Amr İbni Şuayb’ın, babası aracılığı ile dedesinden rivâyet ettiğine göre Resûlullah sallallâhu aleyhi ve sellem şöyle buyurdu.
“Küçüklerimize acımayan, büyüklerimizin (büyüklük) şerefini tanımayan bizden değildir.” (Ebû Dâvûd, Edeb 58; Tirmizî, Birr 15)
Hadisin son kısmı Ebû Dâvûd’un rivayetinde “büyüklerin hakkını tanımayan” şeklindedir.
AÇIKLAMALAR
Amr İbni Şuayb’ın babası, Şuayb İbni Abdullah; dedesi de Abdullah İbni Amr İbni Âs radıyallahu anhum’dur. Hadisimiz, Abdullah İbni Amr’ ın rivâyetidir.
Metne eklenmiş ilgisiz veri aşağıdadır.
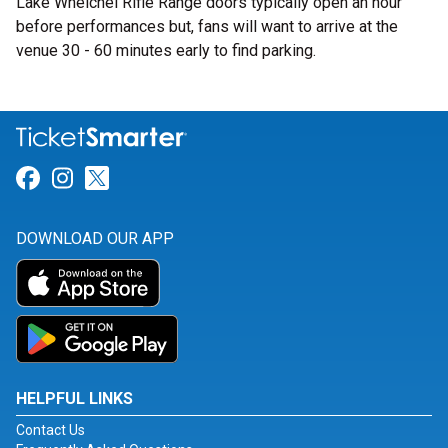
Lake Whelchel Rifle Range doors typically open an hour
before performances but, fans will want to arrive at the
venue 30 - 60 minutes early to find parking.
Link for Facebook
Link for Instagram
Link for Twitter
DOWNLOAD OUR APP
HELPFUL LINKS
Contact Us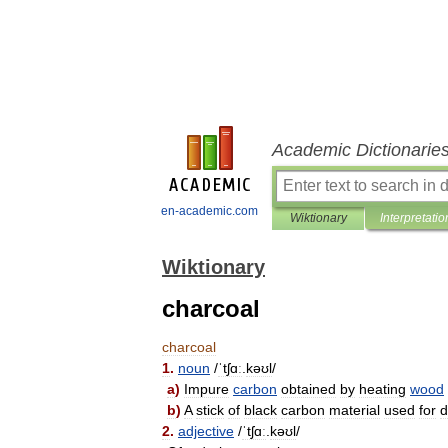
Academic Dictionarie
en-academic.com
Wiktionary
Interpretatio
Wiktionary
charcoal
charcoal
1
.
noun
/
ˈtʃɑː
.
kəʊl
/
a
)
Impure
carbon
obtained
by
heating
wood
b
)
A
stick
of
black
carbon
material
used
for
d
2
.
adjective
/
ˈtʃɑː
.
kəʊl
/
“Küçük-büyük tanımayanlar bizden değildir” diye de tercüme edilmesi mümkün görülen hadisimiz, “küçüğe sevgi, büyüğe saygı” göstermek gerektiğini, bunun Müslümanların temel ahlâkî niteliği olduğunu tesbit ve ilân etmektedir. Müslüman tavrı, küçüğe sevgi, büyüğe saygıdır. Böyle davranmayanlar, müslüman tavrına sahip değildirler. “Bizden değildir” demenin anlamı budur. Hâdisimiz “büyüklerin şerefini”, bir başka rivâyete göre, “büyüklerin hakkını” gözetmek gerektiğini belirten yönüyle burada zikredilmiştir.
Günlük beşerî ilişkilerin her birinin dinî bir temele dayalı olduğu unutulmamalıdır. Dinî duyguların kuvvetlendirilmesi, insanlarımız arasındaki ilişkilerin düzelmesi ve seviye kazanması demek olacaktır.
HADİSTEN ÖĞRENDİKLERİMİZ
1. Müslüman büyüklerin şeref ve haklarına riâyet etmek, her müslümanın iman borcudur.
2. Küçüklere merhamet ve şefkat göstermek, müslümanlığın güzelliklerindendir.
3. Bu iki İslâmî görevi yerine getirmeyenler, müslümanların yaşayış çizgisini terketmiş sayılırlar.